1. I suppose this is more than a single moment, but all of the days and nights spent with my Perry Apartment roommates laughing and talking.  I couldn’t have asked for a better group of people to live with for my final year of college.  From nights when we all crammed into one small bedroom instead of the huge living room to eating homemade cookie dough by the spoonful, I certainly miss living with my four roommates.

2. Experiencing St. Patrick’s Day in Rochester with Kristine.  I spent a short weekend in Rochester with one of my best friends, catching up and watching the never-ending parade of green.

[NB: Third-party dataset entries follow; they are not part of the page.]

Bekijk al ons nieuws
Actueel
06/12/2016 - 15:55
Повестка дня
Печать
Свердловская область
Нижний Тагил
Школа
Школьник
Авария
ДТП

3. Graduating College.  I’m not actually sure what date I supposedly graduated on, but I did it!  Our college had uneven trimesters and I finished in April between the 2nd and 3rd terms, but I think I technically graduated in June (I didn’t get to go to graduation and I’ve never seen my diploma, so it all feels a little like it didn’t happen).

4. A trip to South Africa.  My parents called me one day and basically were like “Hey.  So I know we said we were going to go to Canada in three weeks, but would it be okay if we go to South Africa and visit Heather [my sister] instead?”.  Um, obviously!  It was a great trip and the best graduation present ever!

5. Related, going bar-hopping with my sister in South Africa.  This is usually not at all my thing, but I had a really fun time going out with my little sister and her friends.  She basically forced me to go out with them, since I won’t be in the United States for her 21st birthday this coming spring, but it truly was a lot of fun (and no worries, totally legal there!).

6. Substitute teaching for a few weeks before leaving the country.  I really enjoyed getting to work with kids after a semester off from teaching at all, and I even got to substitute in the art room and music room, which I really enjoyed!

7. Getting together with my high school friends (again, before leaving the country).  Although I’d seen them individually, the four of us hadn’t been together since I think freshman year of college, and I was so happy we could get together one more time before I left the country for a long-ish period of time.  Also, one of them drove a 4-hour round trip just to come meet up with us for a few hours (I really appreciated it, Beth!).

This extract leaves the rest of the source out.